Faz tempo que eles estão lá, margeando a atual Avenida Castelo Branco, assumindo o papel que lhes cabe, embelezar o rosto das pessoas e a cidade de causos. Peculiar é o tratamento que se recebe. Ao chegar a barbearia, o tempo vai amoldando-se, tranquilamente ao ambiente. Gentilmente, se é recebido, pede-se tempo para limpar eventuais penugens. Senta-se na cadeira, a conversa segue lenta e aprazível logo atrás. Pede-se, ainda, um tempo para preparar o creme, enquanto é mexido, há noutras conversas, tudo para lentamente... o cliente espera sentado, olhando através do espelho, onde as pessoas gazeteiam a cidade. Pelo estender do tempo, as conversas cruzam o reflexo do espelho, e não há necessariamente aquela pressa habitual que a busca do vil metal impõem, não, há apenas o tempo solto, descolado de toda a realidade que a rodeia. A lâmina começa a trabalhar, ela é indiferente ao tempo, mas não ao percebimento.

A cidade, efusiva, costura o tecido invisível do tempo sem perceber-se. Os carros param no sinal apreensivos, outros passam apressados do outro lado da rua, uns não percebem os outros. Mesma situação ocorre noutros cantos, o desapercebimento parece ser a regra, bem diferente da barbearia. A corrida do lucro e do trabalho vai determinando o bater das horas pelo resto do dia. Os hábitos da cidade, as pequenas transgressões, histórias de bar ou piadas, vão passando paulatinamente a seara virtual. Um minuto nesse mundo, é bem diferente de um minuto na barbearia. Parar aqui significa perceber a fantasia avassaladora de que tempo é dinheiro. A lâmina trabalha com pressa, indiferente ao outro, mas nunca ao tempo.

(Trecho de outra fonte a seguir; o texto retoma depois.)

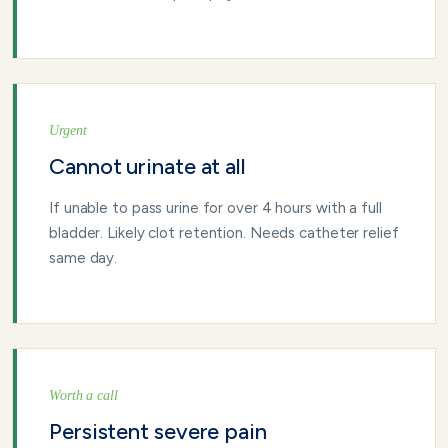
Urgent
Cannot urinate at all
If unable to pass urine for over 4 hours with a full
bladder. Likely clot retention. Needs catheter relief
same day.
Worth a call
Persistent severe pain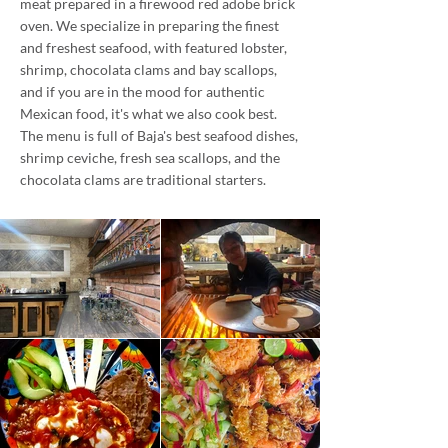
meat prepared in a firewood red adobe brick
oven. We specialize in preparing the finest
and freshest seafood, with featured lobster,
shrimp, chocolata clams and bay scallops,
and if you are in the mood for authentic
Mexican food, it's what we also cook best.
The menu is full of Baja's best seafood dishes,
shrimp ceviche, fresh sea scallops, and the
chocolata clams are traditional starters.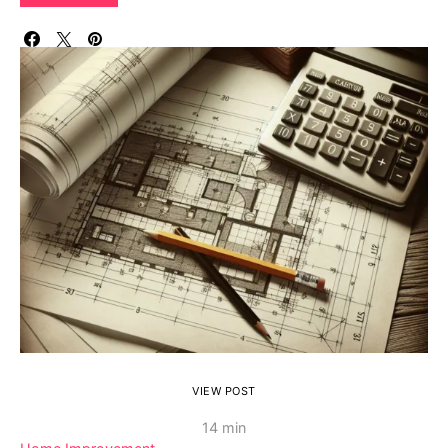
VIEW POST
14 min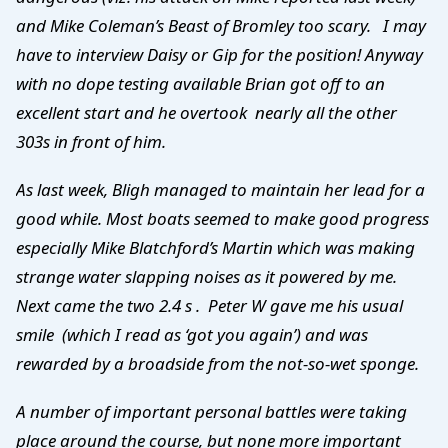
and Mike Coleman’s Beast of Bromley too scary. I may
have to interview Daisy or Gip for the position! Anyway
with no dope testing available Brian got off to an
excellent start and he overtook nearly all the other
303s in front of him.
As last week, Bligh managed to maintain her lead for a
good while. Most boats seemed to make good progress
especially Mike Blatchford’s Martin which was making
strange water slapping noises as it powered by me.
Next came the two 2.4 s . Peter W gave me his usual
smile (which I read as ‘got you again’) and was
rewarded by a broadside from the not-so-wet sponge.
A number of important personal battles were taking
place around the course, but none more important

A barbearia sempre fora um lugar da mais alta importância para a povoação, ali, para além das conversas, vai-se construindo a ideia de pertencimento, a ideia de similaridade, ali ponteia-se o tecido cultural de uma cidade e o tempo não é pautado pela financeirização excessiva da sociedade. A globalização, por outro lado, retira a condição de pertencimento, forma uma massa incauta de consumidores a reboque dos interesses econômicos, subdividindo-os através da diferenciação. Rumo à perfeição conceitual existe até receita para estar inserido neste hipertexto: estar com agenda cheia de atividades marcando passo nas relações humanas através da impessoalidade. Aqui, temos uma marca dos nossos tempos, e isso é uma lâmina fria e afiada que nos separa da cidade de forma brutal. A barbearia, com seus poetas, vendedores, gazeteiros, aposentados e desocupados, reafirma um propósito de que uma outra cidade é possível.

É possível buscar a partir desse peculiar modo de vida uma reinvenção da cidade, e quem sabe até, propositivamente, a desaceleração consumista a qual estamos submetidos. Não se trata apenas de mitificar um passado recente no qual a barbearia era um dos locus mais importantes da cidade, onde as notícias passavam pelo crivo dos homens de barba, e o tempo era só mais um detalhe no cabedal de conversas. A barbearia e seus bons barbeiros, atualmente põem em xeque a integridade do pensamento moderno de que todo o tempo está a disposição da busca frenética do dinheiro através do trabalho, eles, redefinem a condição de tempo a partir de uma experimentação da lâmina, do espelho e de boas prosas.

Bem fácil, aliás, é encontrar um barbeiro e seus grupos nas transversais da avenida principal. Cabe ainda, uma homenagem tardia a todos os barbeiros que construíram e desconstruíram, literalmente, os homens desta cidade. Salve os Raimundos, Ciços e Barbeirinhos, agradecimentos aos antigos Valter (Rapô), João Bráz, Zé Pedro, Ciço Garapa e outros que o esquecimento nos faz incorrer na omissão.